Health & Medicine

In-Home Visits Help Reduce Drug Use And Depression In Pregnant Teens

Kathleen Lees
First Posted: Oct 11, 2014 09:43 PM EDT

Recent findings published in the American Journal of Psychiatry show that intensive parenting and health education provided in the homes of pregnant American Indian teens helped to reduce illegal drug use among mothers, along with depression and behavioral problems, overall.

Furthermore, findings revealed that it also helped to put children on a path towards a better future. By providing health educators who were more formally educated to counsel young at-risk mothers, health officials helped provide many young parents with finding permanent jobs in impoverished communities.

"For years in public health we have been working on immunizations and other medical interventions to set the course for the health of disadvantaged children, and we have turned the tide," said lead study author Allison Barlow, MPH, PhD, associate director of the Center for American Indian Health at the Johns Hopkins Bloomberg School of Public Health, in a news release. "Now the burden is in multi-generational behavioral health problems, the substance abuse, depression and domestic violence that are transferred from parents to children. This intervention can help us break that cycle of despair."

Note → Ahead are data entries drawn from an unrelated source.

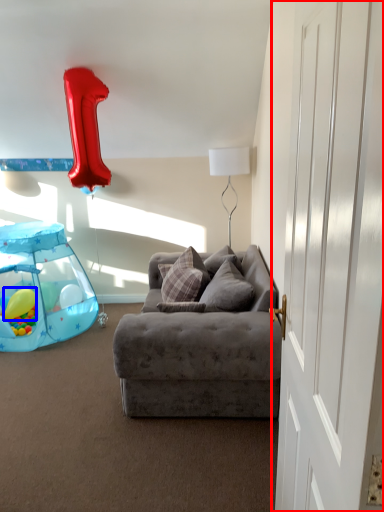 Question: Among these objects, which one is nearest to the camera, door (highlighted by a red box) or balloon (highlighted by a blue box)?

Choices:
 (A) door
 (B) balloon

Answer: (A) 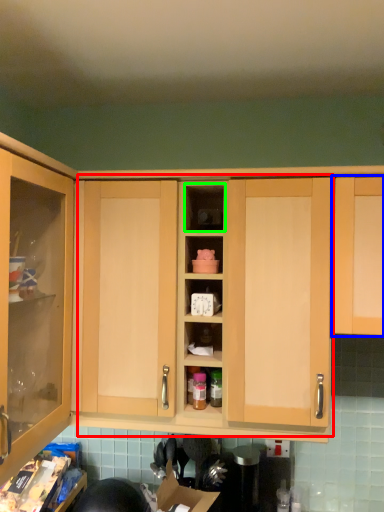 Question: Which is farther away from dresser (highlighted by a red box)? cabinetry (highlighted by a blue box) or cabinet (highlighted by a green box)?

Choices:
 (A) cabinetry
 (B) cabinet

Answer: (B) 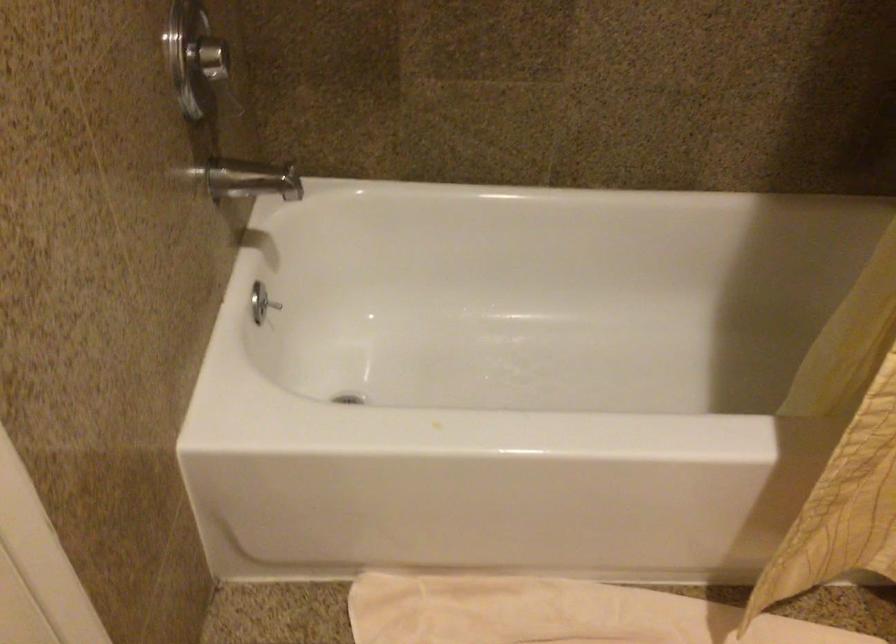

Furthermore, the findings also suggest that employing local community health educators instead of more formally educated nurses to counsel those at risk could help provide badly need jobs to high school graduates from the same impoverished areas.

The study was conducted in four American Indian communities in Southwest, but according to researchers, its success could likely be replicated in other low-income populations around the United States.